What has been the fuss with CRAN lately?

Andrea · May 17, 2018, 9:26am

disclaimer: I don't want to start a , this is just an honest question out of curiosity (I'm as curious as the proverbial cat ), and I think this is the best place where to ask it:

it's clearly out of place on the SE hierarchy
it may be suitable for Twitter or Reddit, but based on my DerpLearning model I estimate the risk of to be at least twice as high as here (also, on Twitter the characters count limit doesn't help)
it is suitable for the R4DS community too (which is great!), but for reasons I decided to post here

After the boring intro, I get to the point: lately I've been hearing rumors about "issues"(?) with some new CRAN policy, but I wasn't able to get more details. I decided not to care, but then I started to notice something weird:

CRAN reprex, who I've been using regularly for months now, doesn't capture the clipboard content anymore (v.0.1.2): I had to use the GitHub version. Nothing major, of course, but since that's not mentioned in the README or in the reference manual of the CRAN version, an R beginner who is not familiar with GitHub issues may get confused
package bigstatsr is not on CRAN anymore. The message says "Archived on 2018-02-02 as usage restrictions in README were incompatible with a FOSS licence.", but reading the README file I couldn't find usage restrictions. Again, no biggie (I'll just keep using bigmemory).
a few other oddities with other packages.

All in all, it doesn't seem a big deal, or at least it hasn't impacted my workflow in any significant way, but it could be an hassle for package maintainers, I guess. So, can anyone enlighten me on what has changed with CRAN recently?

Frank · May 17, 2018, 10:56am

It doesn't sound like any sort of broad CRAN issue, just issues with the packages you mentioned, probably each for their own idiosyncratic reasons that can be investigated separately..? I guess R 3.5 introduced some new features that may require more package changes than the typical release (but I haven't upgraded myself...).

In the case of reprex, I heard about this months ago. Looks like they're in the negotiating phase:

I hope they work that out, since I think the package has improved communication on SO and here (even though I don't use it myself .. yet).
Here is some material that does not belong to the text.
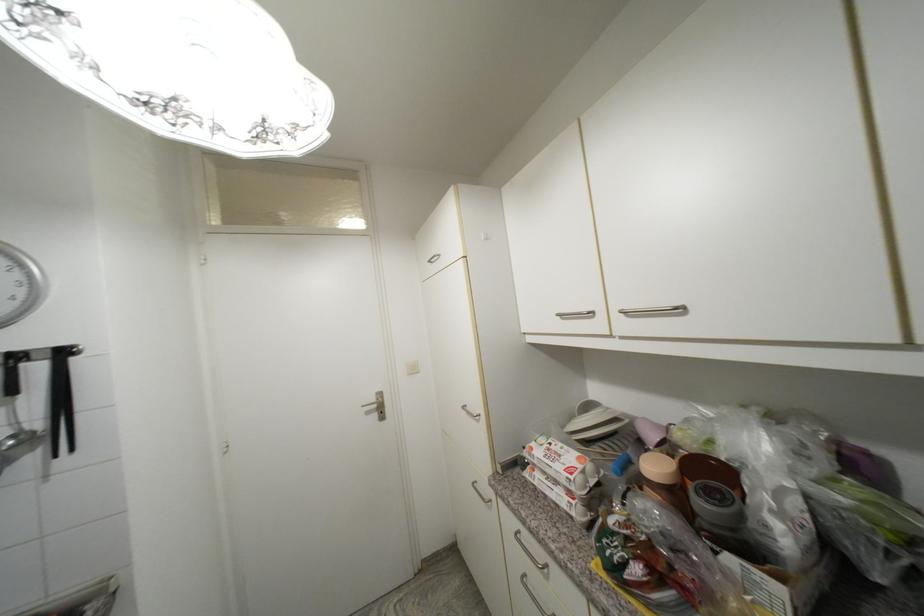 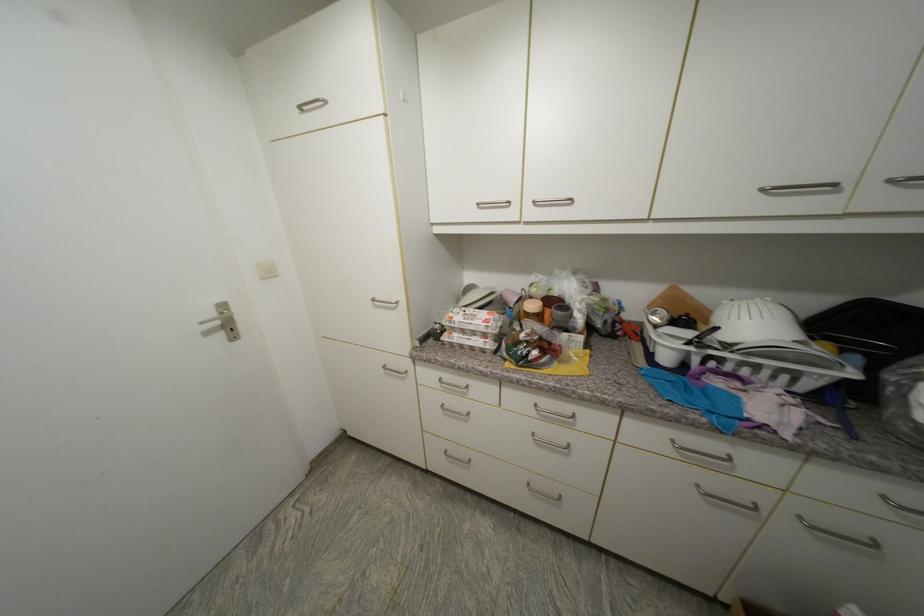 Locate, in the second image, the point that corresponds to point (469, 408) in the first image.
I've never heard of bigstatr, but asking in github (as I see you've done) seems like the best way to find out.

Huh, figured r4ds was also covered by this forum, though now that I look I do not see a tag for it..?

Andrea · May 17, 2018, 11:59am

Hi,

re: bigstatsr, yes, I've asked there, but since two coincidences are a proof (or was it three? ) , I was wondering if there was some bigger issue behind. I've been using R for a few years now, and I've never seen so many packages on CRAN removed or having some functionality crippled with respect to their version on GitHub. It may well be confirmation bias, though, or just that the change to 3.5.0 had a bigger impact than others. Now that you make me think of it, I believe I recall something similar happening some years ago, in correspondence of some other major release.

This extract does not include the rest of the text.